Following the investigation of The DAO, the Securities and Exchange Commission issued an Investors Bulletin, which explained the nature of the Initial Coin Offering and warned public that some of the tokens issued on blockchain could be securities required to comply with the U.S. securities law.

The SEC provided key points to consider when determining whether to participate in an ICO or not, such as:

  • Check if the tokens are registered as securities and their offering is performed in compliance with the U.S. securities laws and regulations;
  • Check if the promoters of the tokens are licensed or registered to offer and market securities, if the offered tokens are securities;
  • Ask if the blockchain is open to public and whether it has been independently audited;
  • Verify the facts and use good judgement when the offer is too good to be true;
  • Be aware that digital tokens and currencies may be susceptible to fraud, technical glitches hacks, or malware.

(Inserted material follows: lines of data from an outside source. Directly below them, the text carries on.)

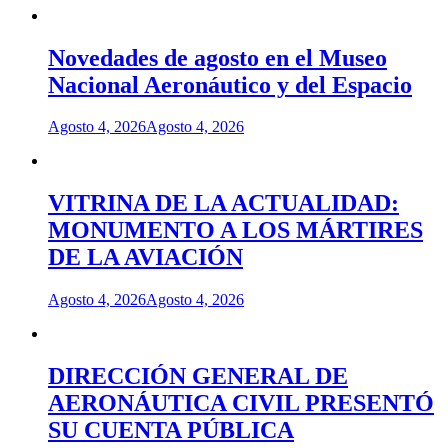
Novedades de agosto en el Museo
Nacional Aeronáutico y del Espacio
Agosto 4, 2026
Agosto 4, 2026
VITRINA DE LA ACTUALIDAD:
MONUMENTO A LOS MÁRTIRES
DE LA AVIACIÓN
Agosto 4, 2026
Agosto 4, 2026
DIRECCIÓN GENERAL DE
AERONÁUTICA CIVIL PRESENTÓ
SU CUENTA PÚBLICA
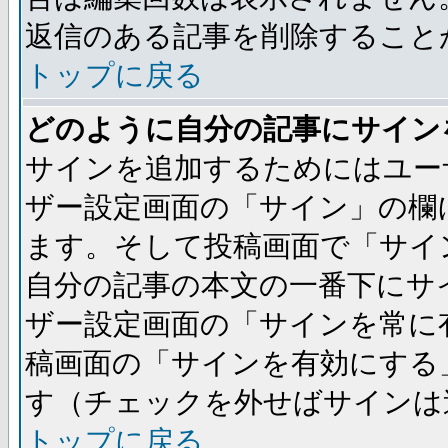
返信のある記事を削除すること
トップに戻る
どのように自分の記事にサイン
サインを追加するためにはユー
ザー設定画面の「サイン」の欄
ます。そして投稿画面で「サイ
自分の記事の本文の一番下にサ
ザー設定画面の「サインを常に
稿画面の「サインを有効にする
す（チェックを外せばサインは
トップに戻る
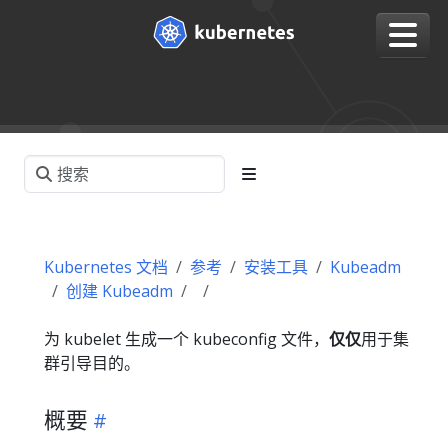
Kubernetes 文档
参考
安装工具
Kubeadm
创建 Kubeadm
为 kubelet 生成一个 kubeconfig 文件，
仅仅
用于集
群引导目的。
概要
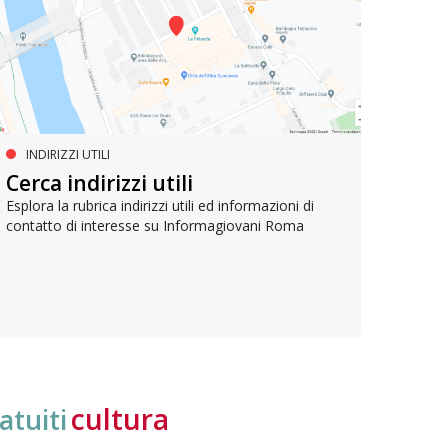
INDIRIZZI UTILI
SERVIZI SOCIALI E AI CITTADINI
PR
Inclusione e opportunità per
Cerca indirizzi utili
Le p
giovani con disabilità
com
Esplora la rubrica indirizzi utili ed informazioni di
contatto di interesse su Informagiovani Roma
Una bussola per orientarsi tra diritti consolidati e
Tutti 
nuove frontiere dell’inclusione, uno strumento
lavoro
pratico per conoscere le normative e cogliere
profes
opportunità di partecipazione attiva
cultura
atuiti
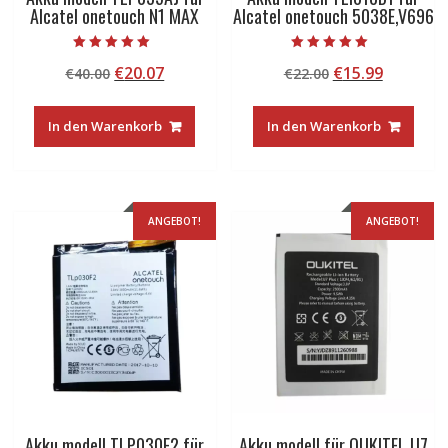
Alcatel onetouch N1 MAX
Alcatel onetouch 5038E,V696
Bewertet mit
Bewertet mit
Ursprünglicher
Aktueller
Ursprünglicher
Aktuelle
€
20.07
€
15.99
€
40.00
€
22.00
5.00
5.00
von 5
von 5
Preis
Preis
Preis
Preis
war:
ist:
war:
ist:
In den Warenkorb
In den Warenkorb
€40.00
€20.07.
€22.00
€15.99.
ANGEBOT!
ANGEBOT!
Akku modell TLP030F2 für
Akku modell für OUKITEL U7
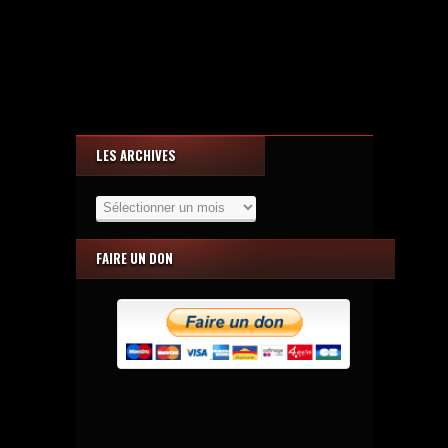
LES ARCHIVES
Les
Archives
FAIRE UN DON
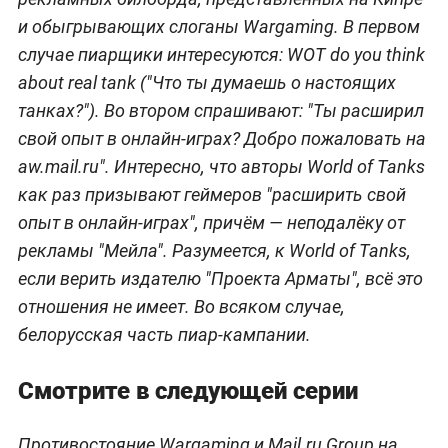
и обыгрывающих слоганы Wargaming. В первом
случае пиарщики интересуются: WOT do you think
about real tank ("Что ты думаешь о настоящих
танках?"). Во втором спрашивают: "Ты расширил
свой опыт в онлайн-играх? Добро пожаловать на
aw.mail.ru". Интересно, что авторы World of Tanks
как раз призывают геймеров "расширить свой
опыт в онлайн-играх", причём — неподалёку от
рекламы "Мейла". Разумеется, к World of Tanks,
если верить издателю "Проекта Арматы", всё это
отношения не имеет. Во всяком случае,
белорусская часть пиар-кампании.
Смотрите в следующей серии
Противостояние Wargaming и Mail.ru Group на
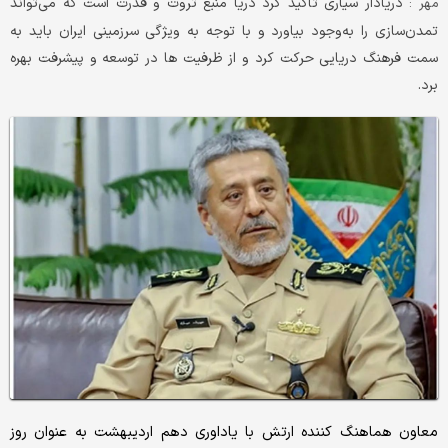
دریادار سیاری تاکید کرد دریا منبع ثروت و قدرت است که می‌تواند
مهر :
تمدن‌سازی را به‌وجود بیاورد و با توجه به ویژگی سرزمینی ایران باید به
سمت فرهنگ دریایی حرکت کرد و از ظرفیت ها در توسعه و پیشرفت بهره
برد.
معاون هماهنگ کننده ارتش با یاداوری دهم اردیبهشت به عنوان روز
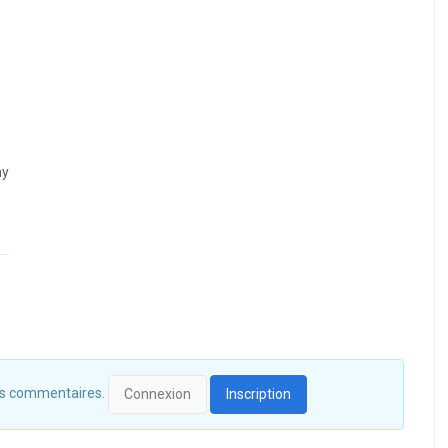
ny
 des commentaires.
Connexion
Inscription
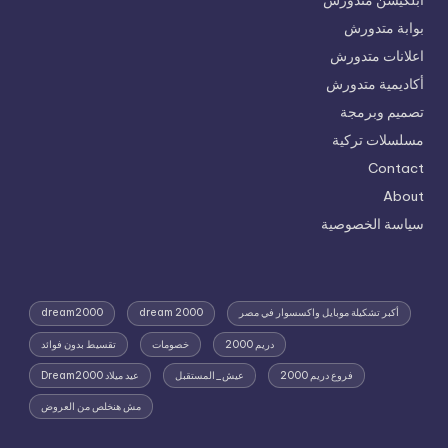
بوابة متدورش
اعلانات متدورش
أكاديمية متدورش
تصميم وبرمجة
مسلسلات تركية
Contact
About
سياسة الخصوصية
أكبر تشكيلة موبايل واكسسوار في مصر
dream 2000
dream2000
دريم 2000
خصومات
تقسيط بدون فوائد
فروع دريم 2000
عيش_المستقبل
عيد ميلاد Dream2000
مش هنخلص من العروض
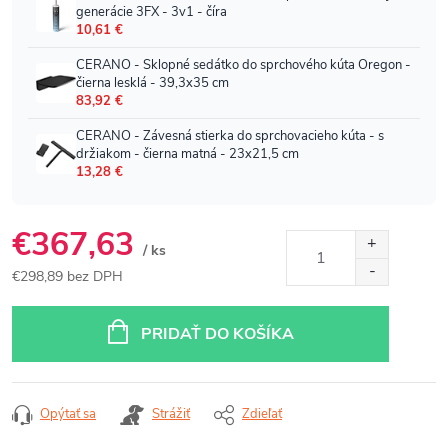
€367,63
/ ks
€298,89 bez DPH
Jednotková
cena:
PRIDAŤ DO KOŠÍKA
Opýtať sa
Strážiť
Zdieľať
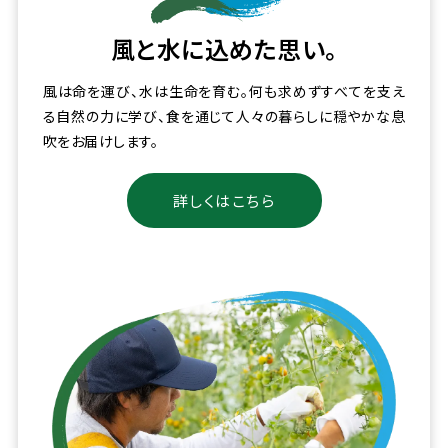
風と水に込めた思い。
風は命を運び、水は生命を育む。何も求めずすべてを支え
る自然の力に学び、食を通じて人々の暮らしに穏やかな息
吹をお届けします。
詳しくはこちら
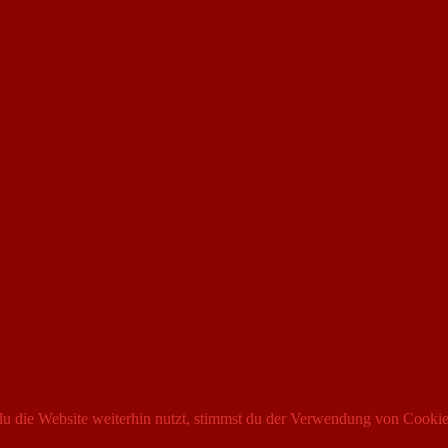
 die Website weiterhin nutzt, stimmst du der Verwendung von Cookie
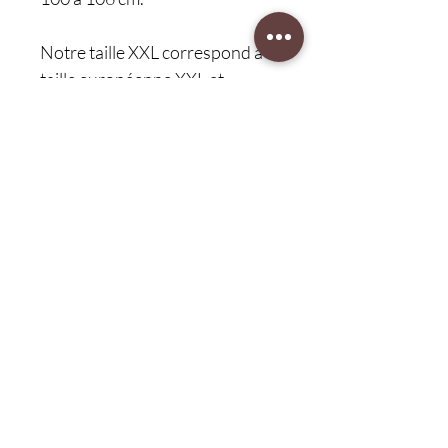
Notre taille XXL correspond à la
taille européenne XXL et
convient aux personnes dont le
tour de taille est compris entre
108 et 117 cm.
* En cas de doute sur la taille,
veuillez nous contacter.
Protection client 30 jours
retour gratuit
Service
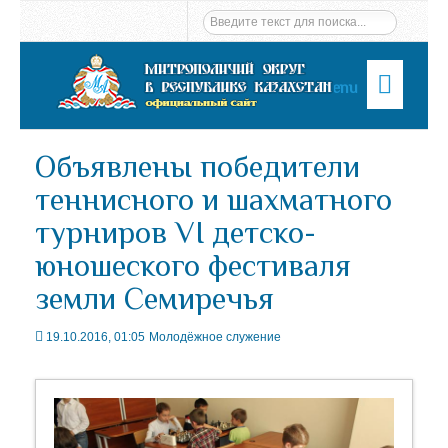
Menu
Объявлены победители
теннисного и шахматного
турниров VI детско-
юношеского фестиваля
земли Семиречья
19.10.2016, 01:05
Молодёжное служение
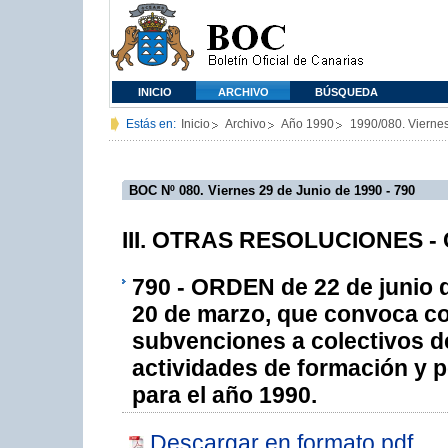
INICIO
ARCHIVO
BÚSQUEDA
Estás en:
Inicio
Archivo
Año 1990
1990/080. Vierne
BOC Nº 080. Viernes 29 de Junio de 1990 - 790
III. OTRAS RESOLUCIONES - C
790 - ORDEN de 22 de junio d
20 de marzo, que convoca co
subvenciones a colectivos de
actividades de formación y 
para el año 1990.
Descargar en formato pdf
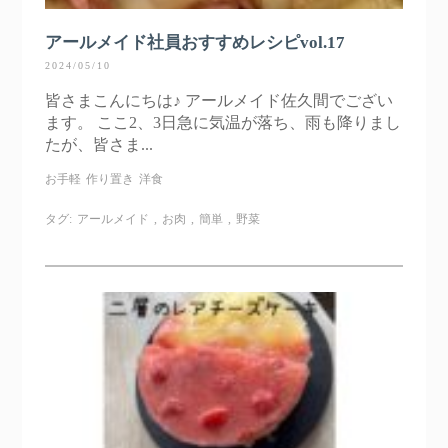
アールメイド社員おすすめレシピvol.17
2024/05/10
皆さまこんにちは♪ アールメイド佐久間でござい
ます。 ここ2、3日急に気温が落ち、雨も降りまし
たが、皆さま...
お手軽
作り置き
洋食
タグ:
アールメイド
,
お肉
,
簡単
,
野菜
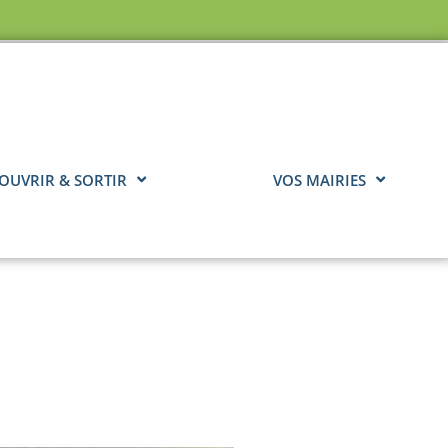
OUVRIR & SORTIR
VOS MAIRIES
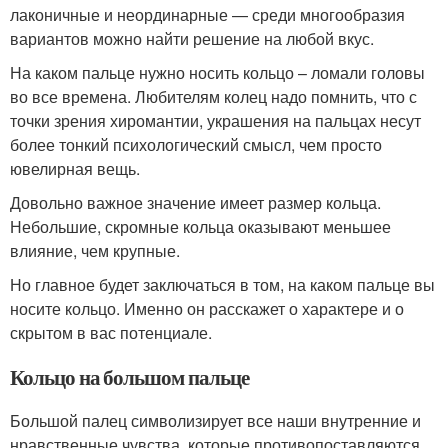
лаконичные и неординарные — среди многообразия
вариантов можно найти решение на любой вкус.
На каком пальце нужно носить кольцо – ломали головы
во все времена. Любителям колец надо помнить, что с
точки зрения хиромантии, украшения на пальцах несут
более тонкий психологический смысл, чем просто
ювелирная вещь.
Довольно важное значение имеет размер кольца.
Небольшие, скромные кольца оказывают меньшее
влияние, чем крупные.
Но главное будет заключаться в том, на каком пальце вы
носите кольцо. Именно он расскажет о характере и о
скрытом в вас потенциале.
Кольцо на большом пальце
Большой палец символизирует все наши внутренние и
нравственные чувства, которые противопоставляются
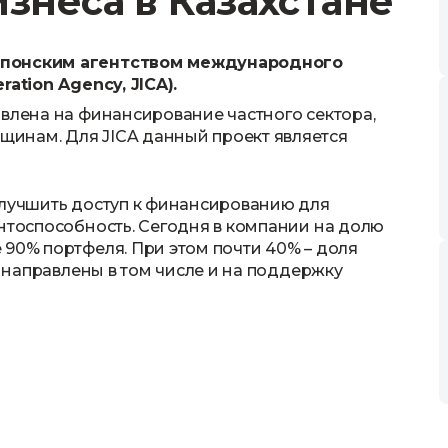
знеса в Казахстане
 Японским агентством международного
ation Agency, JICA).
авлена на финансирование частного сектора,
инам. Для JICA данный проект является
улучшить доступ к финансированию для
ентоспособность. Сегодня в компании на долю
 90% портфеля. При этом почти 40% – доля
т направлены в том числе и на поддержку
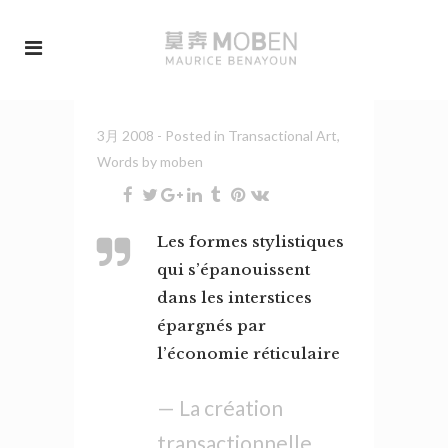
3月 2008
- Posted in
Transactional Art
,
Words
by
moben
Les formes stylistiques
qui s’épanouissent
dans les interstices
épargnés par
l’économie réticulaire
— La création
transactionnelle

The SEC also warned that the recovery could be limited for multiple reasons.

Unfortunately, there have been many ICOs performed in violation of the U.S. federal and state securities laws. The token buyers should be very careful when they are offered to invest in tokens and to expect a profit, when sale of such tokens is not registered with the securities authorities.


July 25, 2017

SEC issues Investigative Report concluding that The DAO Tokens were securities

The Securities and Exchange Commission (SEC) issued a very important Investigative Report today, concluding that the securities law of the United States applies to the sale of tokens through the Initial Coin Offering (ICO).

The SEC investigated the virtual organization “The DAO,” which sold tokens earlier raising an astonishing amount of $168,000,000 in return of offering a share of the profit to the token purchasers, and determined that the tokens issued by The DAO on blockchain were in fact securities. And, as such, their sale had to comply with the registration procedures established by the U.S. securities laws unless the appropriate exemption was claimed.

The importance of this SEC’s Report of Investigation for the ICO industry is significant. While previously most of the market participant thought of it as an unregulated field, where companies were selling tokens without any legal compliance, it is apparent now that sale of tokens is regulated by the securities laws and, therefore, subject to registration compliance applicable to the Initial Public Offering (IPO).

However, not all tokens are securities. Their nature largely depends on the rights and benefits that tokens provide to the token holders. As indicated by the SEC, whether a particular transaction involves the offer or sale of securities would depend on the facts and circumstances, including the economic realities of the transaction.